A mortgage application is a document that a prospective property buyer submits to a lender to secure a mortgage. The lender must approve the application before any money is lent.

How Does a Mortgage Application Work?

People may fill out mortgage applications jointly or individually. A mortgage application asks for the names, social security numbers and addresses of all applicants. The application then asks for financial details including, but not limited to, occupation and salary, the total amount of outstanding debts, savings and checking accounts balances, and the cash amount that the applicant is prepared to pay up front. Borrower generally have to provide records to verify the information in the application.

Once received, the lender reviews the information to determine the applicant's risk level. If the lender determines that the applicant is too risky, it may decline the mortgage application.
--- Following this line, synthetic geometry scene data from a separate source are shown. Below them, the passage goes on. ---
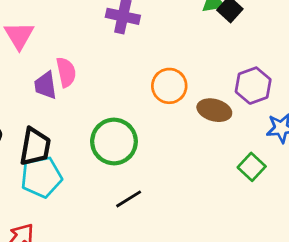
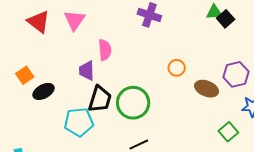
purple trapezoid: (45, 85) -> (87, 71), moved
orange circle: (169, 86) -> (177, 68), size x0.7
black trapezoid: (35, 147) -> (100, 99), moved

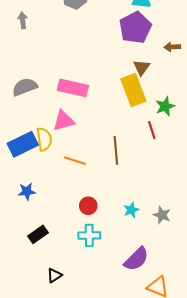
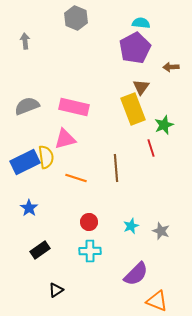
blue star: (27, 191) -> (29, 208), turned -30

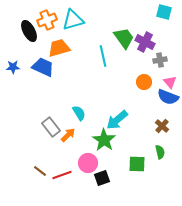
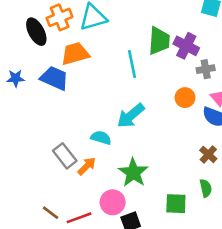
green trapezoid: (124, 38) -> (159, 41), turned 40
cyan semicircle: (79, 113) -> (101, 138), turned -42
cyan arrow: (117, 120) -> (131, 116), moved

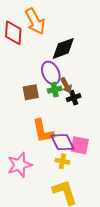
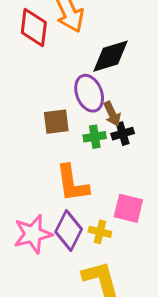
green cross: (55, 90) -> (95, 137), moved
purple diamond: (62, 142) -> (69, 230), moved, turned 50

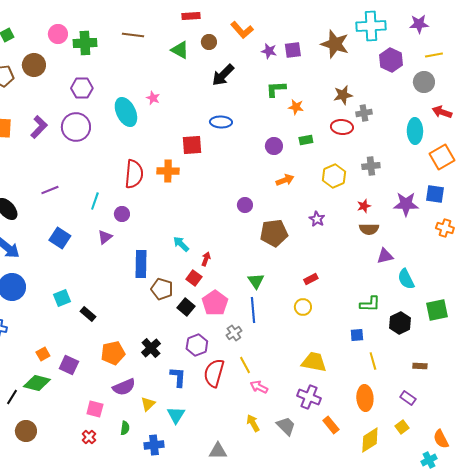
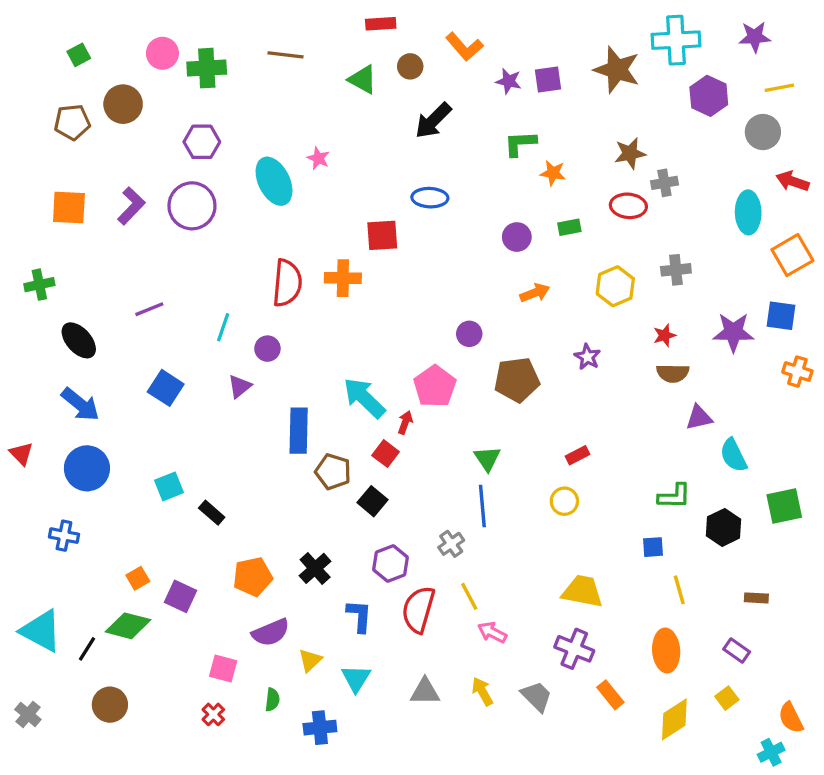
cyan arrow: (181, 244) -> (364, 398), size x1.6
pink pentagon: (215, 303) -> (435, 386), moved
gray triangle: (218, 451) -> (425, 691), moved

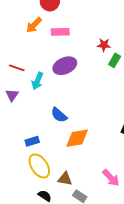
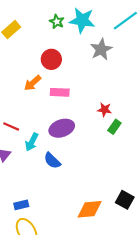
blue semicircle: (59, 115) -> (52, 161), moved
orange diamond: (77, 138) -> (90, 209), moved

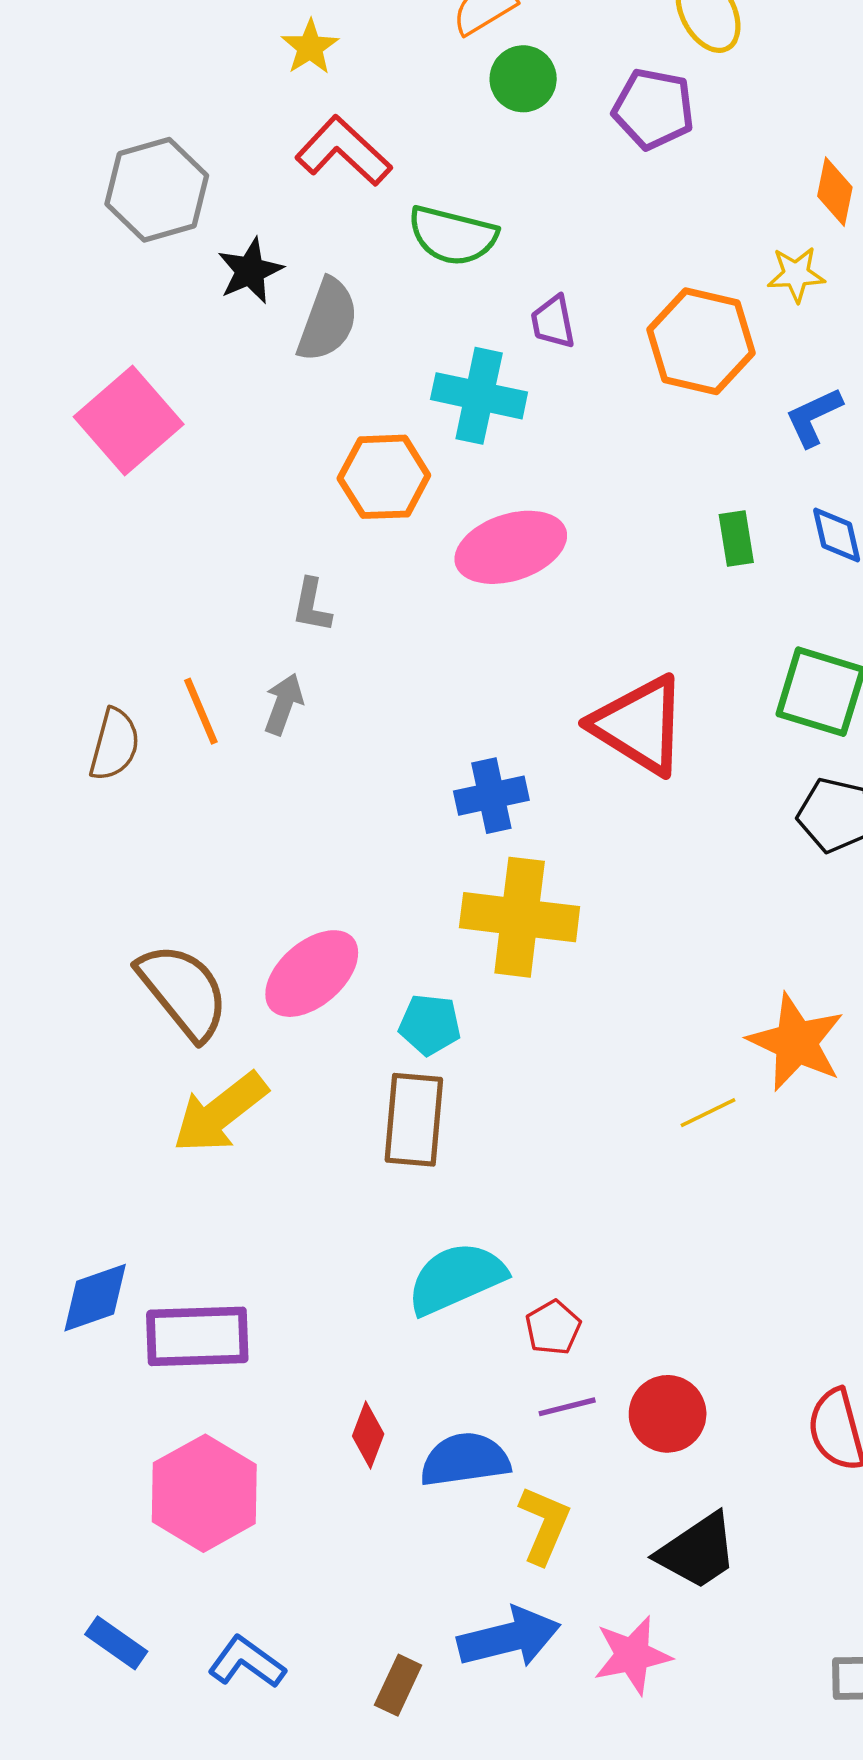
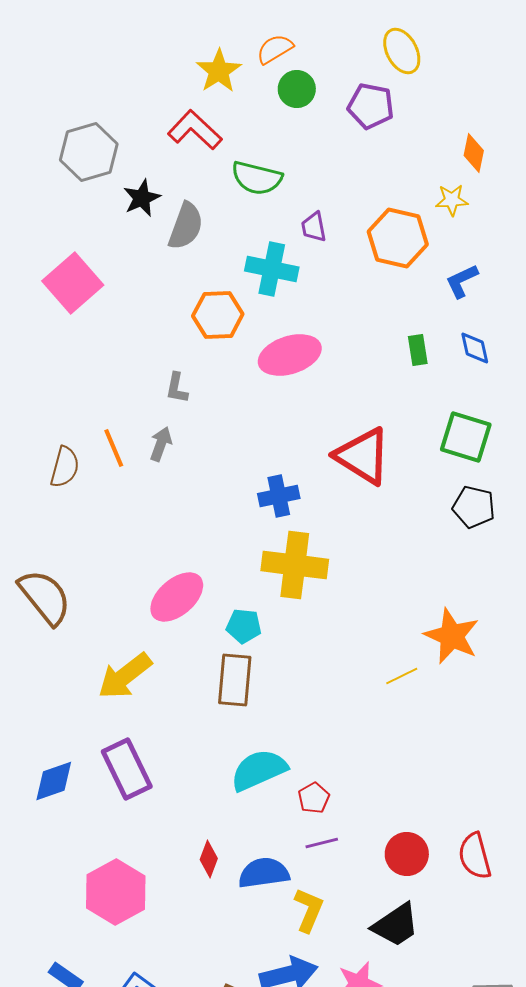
yellow star: (310, 47) -> (219, 71), moved, size x1.4
brown semicircle: (183, 991) -> (45, 597), moved
purple rectangle: (197, 1336) -> (127, 769), moved, turned 66
red circle: (668, 1414) -> (407, 854), moved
If the lender approves the mortgage application, it specifies the total amount the applicant may borrow as well as the terms of the mortgage (usually 15 or 30 years), the interest rate, and monthly payment amount.

[If you're ready to buy a home, use our Mortgage Calculator to see what your monthly principal and interest payment will be.]

Why Does a Mortgage Application Matter?

A mortgage typically reaches into the hundreds of thousands of dollars and beyond. The associated risk to the lender can be tremendous. The mortgage application is one tool a lender can use to assess whether or not it can expect a borrower to make a full and timely repayment of interest and principal on the mortgage.